I saw CB yesterday and feel a bit better for it. While I am conscious of these destructive thoughts now I have to begin to change the sound of them. So instead of my thoughts sounding like me, they need to sound like Arnold Scwartznegger or put them into a tune or whatever. Apprently it will give me a 'break' from the toughts and allow some distance from them. I have to say that using Arnies voice is very effective - makes me laugh everytime!
The thing that I wanted to blog about today though is something else that came up during my session. And that is that I can sit here and type for hours on the 'bad' stuff, but I don't seem to be able to the same when things are 'good'. CB thought that was interesting and said it is something we will work on later.

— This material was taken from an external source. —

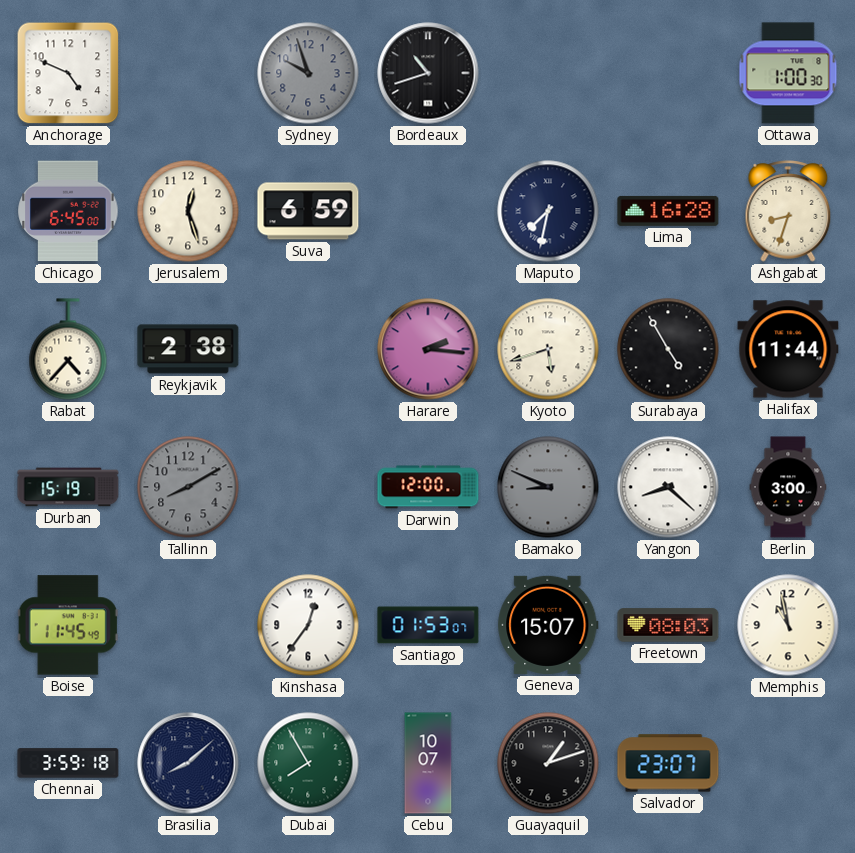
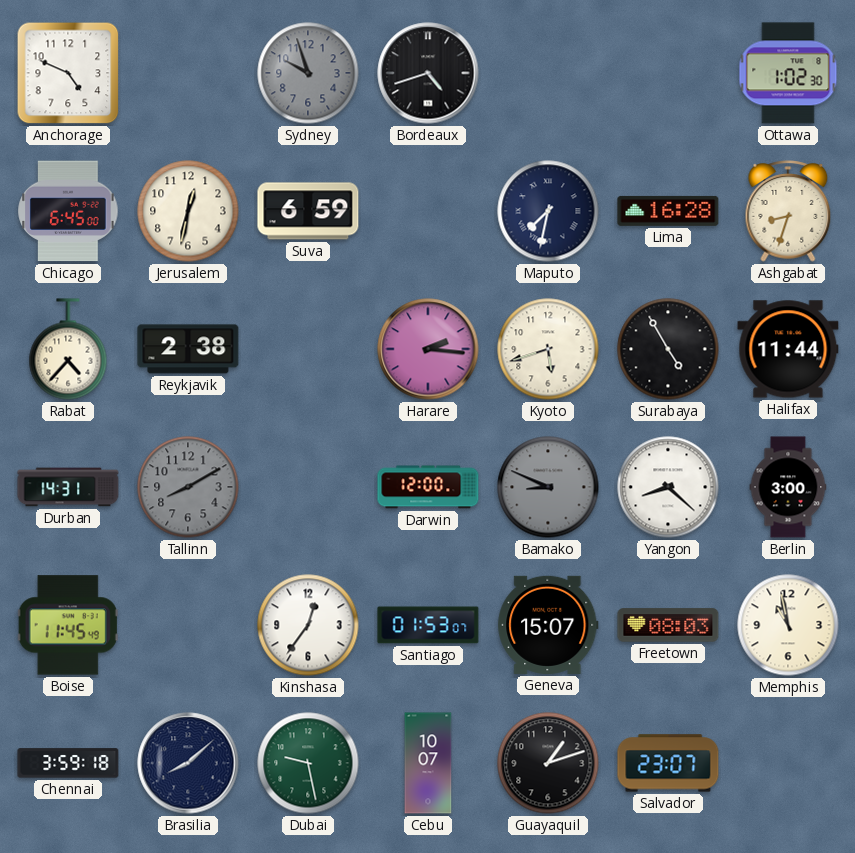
Bordeaux: 10:42 -> 4:42
Ottawa: 1:00 -> 1:02
Jerusalem: 12:27 -> 12:32
Durban: 15:19 -> 14:31
Dubai: 7:55 -> 9:28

But for now I am left to ponder why...
Is it because I ignore good feelings? That I don't feel that the 'good' feelings are as important as the 'bad' ones? Or is it simply that there isn't that much 'good' in my life? It seems such a waste to spend all my time and energy on the bad thoughts doesn't it?
It has taken me many, many years to be able to take a compliment from someone and even then in my head I don't always believe it. There doesn't seem to be any space in my brain for the good things in life. So I guess I need to change that and I will challenge myself by writing one paragraph in here each day that is dedicated to the 'good' in me. You will have to bear with me because it really is going to be a challenge! if anyone feels like giving me some fodder for it please do so!!!